** What this task involves **
Everything from the line with "Prova de títulos" through the end of the entries must be transcribed exactly; no other lines belong in the answer.
★ ★ ★ ★
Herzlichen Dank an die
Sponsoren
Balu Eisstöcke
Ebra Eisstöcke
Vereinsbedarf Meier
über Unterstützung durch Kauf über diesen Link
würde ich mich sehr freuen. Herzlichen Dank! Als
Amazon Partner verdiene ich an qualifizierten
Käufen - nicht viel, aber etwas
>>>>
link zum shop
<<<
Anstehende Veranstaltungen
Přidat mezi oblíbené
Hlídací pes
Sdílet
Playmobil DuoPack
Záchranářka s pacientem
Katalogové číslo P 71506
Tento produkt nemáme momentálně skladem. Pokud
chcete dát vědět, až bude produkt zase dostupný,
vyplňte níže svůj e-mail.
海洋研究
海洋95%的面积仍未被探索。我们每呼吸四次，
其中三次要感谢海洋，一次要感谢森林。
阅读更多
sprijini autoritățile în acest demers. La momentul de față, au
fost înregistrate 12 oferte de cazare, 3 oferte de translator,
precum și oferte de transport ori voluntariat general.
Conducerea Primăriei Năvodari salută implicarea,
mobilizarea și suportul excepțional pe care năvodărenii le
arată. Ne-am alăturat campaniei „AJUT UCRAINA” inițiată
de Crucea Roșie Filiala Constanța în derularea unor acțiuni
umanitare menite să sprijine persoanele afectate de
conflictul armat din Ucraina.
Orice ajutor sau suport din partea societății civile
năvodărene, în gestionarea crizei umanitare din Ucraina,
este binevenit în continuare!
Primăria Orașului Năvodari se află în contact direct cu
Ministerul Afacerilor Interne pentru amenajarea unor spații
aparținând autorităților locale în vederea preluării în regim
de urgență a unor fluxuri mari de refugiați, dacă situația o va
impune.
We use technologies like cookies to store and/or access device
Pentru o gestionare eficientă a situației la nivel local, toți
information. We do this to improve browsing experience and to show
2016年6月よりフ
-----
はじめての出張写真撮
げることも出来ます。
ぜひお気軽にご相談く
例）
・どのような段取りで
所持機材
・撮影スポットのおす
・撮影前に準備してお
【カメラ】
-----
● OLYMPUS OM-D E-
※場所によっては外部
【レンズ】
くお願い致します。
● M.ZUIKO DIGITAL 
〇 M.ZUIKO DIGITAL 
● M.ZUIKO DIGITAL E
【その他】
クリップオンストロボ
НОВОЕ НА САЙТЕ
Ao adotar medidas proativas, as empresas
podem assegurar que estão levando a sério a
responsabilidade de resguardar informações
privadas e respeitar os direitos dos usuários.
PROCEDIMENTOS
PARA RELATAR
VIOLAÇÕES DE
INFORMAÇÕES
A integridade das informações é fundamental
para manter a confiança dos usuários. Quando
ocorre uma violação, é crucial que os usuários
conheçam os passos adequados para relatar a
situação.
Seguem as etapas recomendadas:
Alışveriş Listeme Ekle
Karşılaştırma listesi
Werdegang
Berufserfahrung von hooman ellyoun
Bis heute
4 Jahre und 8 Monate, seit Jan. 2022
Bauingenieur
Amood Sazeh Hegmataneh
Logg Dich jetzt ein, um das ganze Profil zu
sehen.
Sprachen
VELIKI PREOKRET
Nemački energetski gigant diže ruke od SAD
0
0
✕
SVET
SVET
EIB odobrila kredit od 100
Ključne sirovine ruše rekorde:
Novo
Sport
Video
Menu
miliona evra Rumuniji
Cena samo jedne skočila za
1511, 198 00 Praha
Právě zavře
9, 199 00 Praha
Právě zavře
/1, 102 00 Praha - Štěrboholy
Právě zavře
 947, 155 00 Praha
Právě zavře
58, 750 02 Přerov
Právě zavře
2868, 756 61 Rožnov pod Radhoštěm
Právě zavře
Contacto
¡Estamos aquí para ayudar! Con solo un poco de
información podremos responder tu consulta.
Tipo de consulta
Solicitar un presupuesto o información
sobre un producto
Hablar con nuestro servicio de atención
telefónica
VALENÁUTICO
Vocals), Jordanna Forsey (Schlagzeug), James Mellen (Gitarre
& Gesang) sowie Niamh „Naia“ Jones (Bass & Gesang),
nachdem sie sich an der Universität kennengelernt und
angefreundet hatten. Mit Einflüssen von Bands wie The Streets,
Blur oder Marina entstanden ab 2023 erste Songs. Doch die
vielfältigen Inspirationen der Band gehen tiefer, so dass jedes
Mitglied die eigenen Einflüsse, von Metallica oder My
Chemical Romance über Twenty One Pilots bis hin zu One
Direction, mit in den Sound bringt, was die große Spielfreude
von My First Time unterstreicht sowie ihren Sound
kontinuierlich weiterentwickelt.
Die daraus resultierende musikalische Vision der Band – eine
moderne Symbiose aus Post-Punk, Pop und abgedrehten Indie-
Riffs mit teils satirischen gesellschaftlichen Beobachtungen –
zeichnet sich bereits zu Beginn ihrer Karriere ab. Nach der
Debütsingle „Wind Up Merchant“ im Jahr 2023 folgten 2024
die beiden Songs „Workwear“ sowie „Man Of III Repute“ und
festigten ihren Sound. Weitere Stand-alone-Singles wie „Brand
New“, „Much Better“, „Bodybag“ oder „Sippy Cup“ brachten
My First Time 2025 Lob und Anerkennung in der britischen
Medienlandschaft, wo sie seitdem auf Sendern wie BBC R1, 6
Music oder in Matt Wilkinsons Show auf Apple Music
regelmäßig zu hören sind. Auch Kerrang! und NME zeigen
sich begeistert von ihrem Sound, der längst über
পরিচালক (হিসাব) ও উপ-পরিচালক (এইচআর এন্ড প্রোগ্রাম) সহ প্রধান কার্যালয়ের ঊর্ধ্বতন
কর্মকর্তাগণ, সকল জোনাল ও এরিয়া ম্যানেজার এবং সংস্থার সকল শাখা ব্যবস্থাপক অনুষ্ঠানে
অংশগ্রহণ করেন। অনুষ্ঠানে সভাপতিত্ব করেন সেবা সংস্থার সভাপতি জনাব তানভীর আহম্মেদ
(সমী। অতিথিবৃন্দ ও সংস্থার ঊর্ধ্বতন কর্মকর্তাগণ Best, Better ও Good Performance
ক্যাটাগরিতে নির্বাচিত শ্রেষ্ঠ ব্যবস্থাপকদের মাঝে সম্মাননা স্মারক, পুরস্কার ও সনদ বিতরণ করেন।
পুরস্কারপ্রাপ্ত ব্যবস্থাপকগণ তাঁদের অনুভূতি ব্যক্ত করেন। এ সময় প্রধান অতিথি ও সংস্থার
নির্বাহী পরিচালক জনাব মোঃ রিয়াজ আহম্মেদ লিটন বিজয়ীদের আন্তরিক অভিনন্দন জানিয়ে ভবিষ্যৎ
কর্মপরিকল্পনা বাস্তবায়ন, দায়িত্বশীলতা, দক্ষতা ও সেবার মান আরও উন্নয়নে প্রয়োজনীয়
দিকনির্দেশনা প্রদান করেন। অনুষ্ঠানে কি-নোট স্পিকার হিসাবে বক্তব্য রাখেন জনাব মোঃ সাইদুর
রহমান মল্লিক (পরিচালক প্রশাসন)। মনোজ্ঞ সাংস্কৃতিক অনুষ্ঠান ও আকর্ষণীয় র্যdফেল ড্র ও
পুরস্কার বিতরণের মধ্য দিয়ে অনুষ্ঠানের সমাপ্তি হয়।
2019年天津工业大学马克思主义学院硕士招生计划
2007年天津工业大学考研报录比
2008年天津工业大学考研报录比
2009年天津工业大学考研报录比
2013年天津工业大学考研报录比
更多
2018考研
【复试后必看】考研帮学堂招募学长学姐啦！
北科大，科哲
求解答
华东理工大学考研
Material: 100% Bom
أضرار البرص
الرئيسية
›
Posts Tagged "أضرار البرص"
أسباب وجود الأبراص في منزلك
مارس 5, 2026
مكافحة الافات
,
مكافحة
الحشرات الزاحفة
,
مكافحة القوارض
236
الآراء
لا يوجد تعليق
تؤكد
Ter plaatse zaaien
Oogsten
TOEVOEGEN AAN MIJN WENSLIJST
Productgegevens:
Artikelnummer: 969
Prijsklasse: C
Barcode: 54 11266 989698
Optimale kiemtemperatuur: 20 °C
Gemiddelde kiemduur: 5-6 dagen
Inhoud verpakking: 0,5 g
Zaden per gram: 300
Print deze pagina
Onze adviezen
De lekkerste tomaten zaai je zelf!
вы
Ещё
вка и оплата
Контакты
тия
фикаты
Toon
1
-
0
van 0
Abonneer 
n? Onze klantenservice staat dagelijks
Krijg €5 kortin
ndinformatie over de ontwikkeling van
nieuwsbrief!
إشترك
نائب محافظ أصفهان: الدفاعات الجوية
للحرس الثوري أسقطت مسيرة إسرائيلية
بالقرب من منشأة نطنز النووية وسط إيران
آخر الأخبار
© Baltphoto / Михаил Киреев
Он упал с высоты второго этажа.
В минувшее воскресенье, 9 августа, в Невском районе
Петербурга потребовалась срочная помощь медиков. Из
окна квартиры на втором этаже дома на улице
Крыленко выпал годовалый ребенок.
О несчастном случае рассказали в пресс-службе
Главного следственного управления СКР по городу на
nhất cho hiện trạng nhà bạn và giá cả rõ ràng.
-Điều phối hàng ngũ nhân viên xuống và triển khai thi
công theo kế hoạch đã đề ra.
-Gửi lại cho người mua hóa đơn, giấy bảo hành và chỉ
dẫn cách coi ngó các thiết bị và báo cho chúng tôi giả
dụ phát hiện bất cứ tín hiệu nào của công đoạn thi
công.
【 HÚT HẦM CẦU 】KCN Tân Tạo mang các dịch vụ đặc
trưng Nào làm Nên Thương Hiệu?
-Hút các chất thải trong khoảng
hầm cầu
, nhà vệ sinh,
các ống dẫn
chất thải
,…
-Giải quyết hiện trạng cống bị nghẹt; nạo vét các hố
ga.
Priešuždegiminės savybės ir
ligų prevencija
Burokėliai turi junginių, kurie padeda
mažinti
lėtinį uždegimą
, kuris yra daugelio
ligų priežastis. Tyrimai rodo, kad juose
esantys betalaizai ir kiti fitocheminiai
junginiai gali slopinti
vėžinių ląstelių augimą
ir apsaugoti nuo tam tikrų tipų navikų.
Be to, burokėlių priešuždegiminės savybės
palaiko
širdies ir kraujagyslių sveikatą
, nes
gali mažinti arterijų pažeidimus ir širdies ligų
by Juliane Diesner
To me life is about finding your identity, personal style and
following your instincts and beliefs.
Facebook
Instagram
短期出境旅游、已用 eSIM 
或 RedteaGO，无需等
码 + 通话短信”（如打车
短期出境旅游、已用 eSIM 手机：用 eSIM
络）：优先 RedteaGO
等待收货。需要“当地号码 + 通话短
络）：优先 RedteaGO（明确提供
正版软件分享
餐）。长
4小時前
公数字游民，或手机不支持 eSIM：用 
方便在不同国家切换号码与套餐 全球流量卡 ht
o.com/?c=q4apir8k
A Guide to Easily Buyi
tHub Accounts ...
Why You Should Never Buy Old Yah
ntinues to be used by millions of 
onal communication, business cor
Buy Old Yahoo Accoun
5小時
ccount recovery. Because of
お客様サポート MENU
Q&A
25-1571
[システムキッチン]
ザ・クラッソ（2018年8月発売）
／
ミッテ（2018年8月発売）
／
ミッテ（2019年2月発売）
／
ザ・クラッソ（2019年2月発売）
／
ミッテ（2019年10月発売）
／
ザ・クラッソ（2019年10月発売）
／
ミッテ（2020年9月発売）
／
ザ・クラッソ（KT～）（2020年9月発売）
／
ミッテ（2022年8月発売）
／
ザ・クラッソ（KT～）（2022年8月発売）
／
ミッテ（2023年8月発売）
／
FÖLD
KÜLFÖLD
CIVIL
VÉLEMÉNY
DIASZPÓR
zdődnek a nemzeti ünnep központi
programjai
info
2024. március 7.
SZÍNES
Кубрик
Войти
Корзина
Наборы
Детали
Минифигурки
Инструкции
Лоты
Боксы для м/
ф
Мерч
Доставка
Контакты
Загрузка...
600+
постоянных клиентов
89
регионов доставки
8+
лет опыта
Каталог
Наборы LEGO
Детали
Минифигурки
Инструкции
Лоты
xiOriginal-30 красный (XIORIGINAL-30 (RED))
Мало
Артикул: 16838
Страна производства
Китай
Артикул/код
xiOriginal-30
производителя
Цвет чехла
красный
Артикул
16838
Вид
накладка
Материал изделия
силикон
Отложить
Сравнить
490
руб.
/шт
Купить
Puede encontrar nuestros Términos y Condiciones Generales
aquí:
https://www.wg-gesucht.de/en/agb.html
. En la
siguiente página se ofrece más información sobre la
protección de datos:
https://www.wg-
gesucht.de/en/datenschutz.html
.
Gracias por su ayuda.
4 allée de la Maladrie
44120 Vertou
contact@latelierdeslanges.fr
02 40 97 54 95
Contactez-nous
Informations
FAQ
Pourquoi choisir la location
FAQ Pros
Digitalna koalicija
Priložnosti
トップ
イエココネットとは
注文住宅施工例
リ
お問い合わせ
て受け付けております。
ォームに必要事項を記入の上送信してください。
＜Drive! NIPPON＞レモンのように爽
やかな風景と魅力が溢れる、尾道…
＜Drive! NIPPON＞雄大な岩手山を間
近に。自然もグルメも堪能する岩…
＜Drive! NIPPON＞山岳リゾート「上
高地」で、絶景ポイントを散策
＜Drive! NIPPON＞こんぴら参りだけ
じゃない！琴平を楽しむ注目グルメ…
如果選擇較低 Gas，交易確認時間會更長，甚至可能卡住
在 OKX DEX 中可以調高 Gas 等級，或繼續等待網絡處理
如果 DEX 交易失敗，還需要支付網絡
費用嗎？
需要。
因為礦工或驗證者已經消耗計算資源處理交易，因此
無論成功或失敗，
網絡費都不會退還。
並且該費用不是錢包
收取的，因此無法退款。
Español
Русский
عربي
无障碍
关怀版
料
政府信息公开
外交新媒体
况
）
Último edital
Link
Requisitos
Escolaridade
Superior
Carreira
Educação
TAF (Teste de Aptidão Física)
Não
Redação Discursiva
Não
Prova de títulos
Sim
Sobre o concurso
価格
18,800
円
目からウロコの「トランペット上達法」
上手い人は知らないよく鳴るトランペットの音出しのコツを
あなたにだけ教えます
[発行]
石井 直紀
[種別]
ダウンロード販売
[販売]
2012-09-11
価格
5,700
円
★ ★ ★ ★
** Written answer **
Prova de títulos
Sim
Sobre o concurso
価格
18,800
円
目からウロコの「トランペット上達法」
上手い人は知らないよく鳴るトランペットの音出しのコツを
あなたにだけ教えます
[発行]
石井 直紀
[種別]
ダウンロード販売
[販売]
2012-09-11
価格
5,700
円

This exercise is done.